A défaut, débouter Monsieur [J] [S] et de Madame [P] [V] épouse [S] de l'intégralité de leurs demandes.
En tout état de cause :
- Condamner solidairement Monsieur [J] [S] et de Madame [P] [V] épouse [S] à payer à la SA COFIDIS la somme de 3.000 euros sur le fondement de l'article 700 du CPC.
- Condamner solidairement Monsieur [J] [S] et de Madame [P] [V] épouse [S] aux entiers dépens.
Pour sa part la S.E.L.A.R.L. [F] [Z] es qualité de mandataire ad hoc de la S.A.S. EVASOL a été assignée par M. [J] [S] et de Mme [P] [V] épouse [S] devant la cour par acte de commissaire de justice en date du 27 juin 2024 signifié à personne morale. Toutefois subséquemment cet intimé n'a pas constitué avocat ni donc conclu devant la cour.
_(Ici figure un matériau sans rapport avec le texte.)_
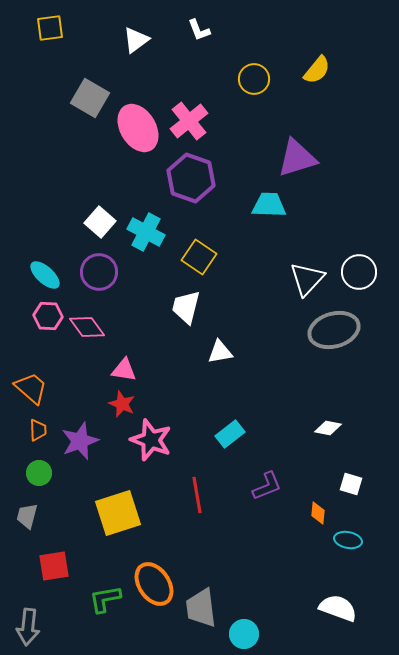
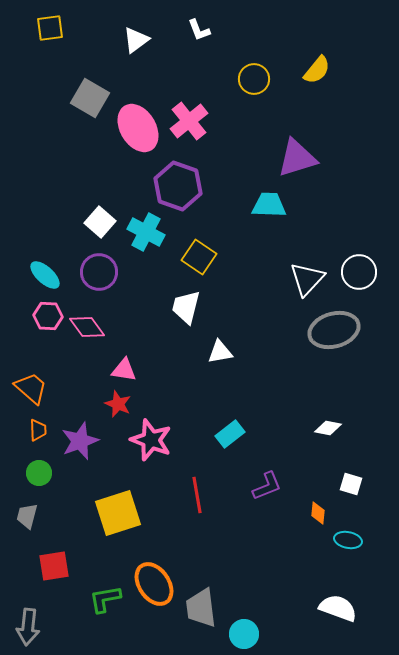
purple hexagon at (191, 178): moved 13 px left, 8 px down
red star at (122, 404): moved 4 px left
Pour plus ample exposé des prétentions et moyens des parties qui ont constitué avocat et conclu en cause d'appel, il convient de se référer à leurs écritures respectives.
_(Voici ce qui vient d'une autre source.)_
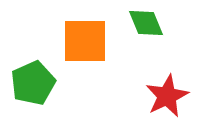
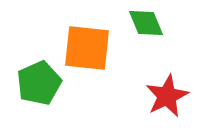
orange square: moved 2 px right, 7 px down; rotated 6 degrees clockwise
green pentagon: moved 6 px right
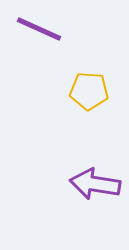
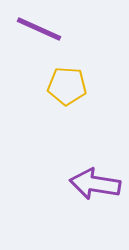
yellow pentagon: moved 22 px left, 5 px up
L'ordonnance de clôture est intervenue le 18 juin 2025.
- MOTIFS DE LA COUR:
- Sur la recevabilité de l'action:
' Sur la recevabilité de l'action sur le terrain du dol:
L'article 2224 du code civil prévoit que les actions personnelles ou mobilières se prescrivent pas cinq ans à compter du jour où le titulaire d'un droit a connu ou aurait dû connaître les faits lui permettant de l'exercer.
L'article 2224 du code civil précité a vocation à s'appliquer dans le cadre d'une action sur le fondement du dol.
En principe sur le fondement de cette disposition la prescription commence à courir à compter du jour où l'acte irrégulier a été signé.
En application des dispositions de l'article 1304 du code civil dans sa rédaction résultant de la loi n°2007-308 du 5 mars 2007 et applicable au présent litige, le point de départ de l'action en nullité pour dol est la découverte de celui-ci.
S'agissant de leur action sur le fondement du dol, M. [J] [M] et Mme [P] [V] épouse [M] font valoir qu'ils ont été intentionnellement trompés par le vendeur sur la rentabilité et l'autofinancement de l'installation promis par celui-ci.
Ainsi la découverte du dol doit être considérée comme acquise dès réception de la première facture d'achat d'énergie électrique qui permettait à l'acheteur d'apprécier la rentabilité de l'installation.
La première facture d'achat d'énergie électrique ainsi qu'il ressort des justificatifs produits par les appelants est en date du 25 octobre 2011 (pièce n°7 des époux [M]).
Or, dans le cas présent les époux [M] ont initié leur action par actes de commissaire de justice en date des 21 et 28 décembre 2022.
Dès lors l'action en nullité du contrat de vente sur le fondement du dol et l'action en responsabilité dirigée contre l'établissement bancaire pour participation au dol sont prescrites pour avoir été introduites largement plus de cinq ans après la réception par la consommatrice de la première facture d'électricité.
' Sur la recevabilité de l'action sur le fondement du non respect des dispositions du code de la consommation:
L'article 2224 du code civil précité a vocation à s'appliquer également dans le cadre d'une action tendant à voir constater des irrégularités affectant le bon de commande au regard dispositions du code de la consommation.
En principe la prescription commence à courir à compter du jour où l'acte irrégulier a été signé.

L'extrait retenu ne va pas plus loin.